The city is a character in itself in your film. What kind of Rome did you want to portray and how much did you want to do distance yourself, or create an homage to, Fellini’s films, like La dolce vita and Roma?

In Fellini’s films there was a feeling of easiness and it was a sort of ‘golden age’. There was a void in those films too, but it was then based on excitement and enthusiasm, and the positive energy of looking to the future. Today, you have a void as a lack of that positive energy and a lack of meaning.

Do you think about art in a similar way?

No, I think artistic expression can always find a way in. The difference today lies in our ability to trace these artistic expressions and to find access to them, which is not always easy. Personally, I think that, despite any conceptual or intellectual artistic expression that I might be unable to appreciate, there are still art forms to be found that are connected to feelings and emotions, which are the art forms that I like. In my films, sometimes I use irony when I don’t agree with something, because irony is a great tool to criticise. And Jep does the same, but when he goes to the photo exhibition of the man who takes pictures of his own life every day, he is no longer ironic, because he is touched by what he sees and the feelings that these photographs evoke in him.

Your films are characterised by a very specific style of cinematography. Is it difficult for you to create this kind of look?

It would probably be much easier and more profitable to pay less attention to the visual aspect of the films, and I am often told that I am too excessive in what I do, but that’s the way I like it.

The film is called The Great Beauty but it’s also about death. Are these two things connected for you?

I wish I could find the connection, but so far, I’ve been unable to do so. I would like to find it, because it would be a solution and a great relief for some of the anxieties that we all feel towards death.
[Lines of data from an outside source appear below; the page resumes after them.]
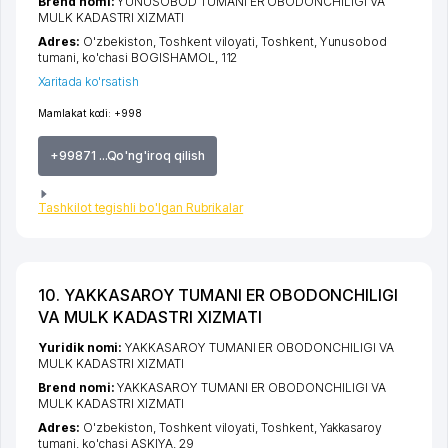
Brend nomi:
YUNUSOBOD TUMANI ER OBODONCHILIGI VA
MULK KADASTRI XIZMATI
Adres:
O'zbekiston,
Toshkent viloyati
,
Toshkent
,
Yunusobod
tumani
,
ko'chasi BOGISHAMOL
, 112
Xaritada ko'rsatish
Mamlakat kodi:
+998
+99871 ...Qo'ng'iroq qilish
Tashkilot tegishli bo'lgan Rubrikalar
10. YAKKASAROY TUMANI ER OBODONCHILIGI
VA MULK KADASTRI XIZMATI
Yuridik nomi:
YAKKASAROY TUMANI ER OBODONCHILIGI VA
MULK KADASTRI XIZMATI
Brend nomi:
YAKKASAROY TUMANI ER OBODONCHILIGI VA
MULK KADASTRI XIZMATI
Adres:
O'zbekiston,
Toshkent viloyati
,
Toshkent
,
Yakkasaroy
tumani
,
ko'chasi ASKIYA
, 29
Most people also suffer from a feeling of anxiety about getting older, including Jep. How about yourself?

Absolutely. I’ve been afraid of getting old since I was 20, or even before then. When I was little – I must have been 6 or 7 years old – I asked my mother, ‘When do you die?’ She said, ‘When you are 100 years old’, and I started to cry because I thought there was so little time in between.

Is that anxiety something that pushes you to produce more films the older you get? Do you feel that pressure now more than perhaps ten years ago?

No, I don’t so much feel it with regards to my work. I remember something that a filmmaker, Antonio Capuano, once told me, and I thought it was very true. He said, ‘In cinema, or filmmaking, there are only four or five things that can be told’, and I deeply believe in this, so I am only making films about the things that I think I want to tell.

What are these five things for you?

I probably only have a couple to be honest. Five things might apply more to Fellini and Kurosawa and what they have been able to say with their films, not me, really.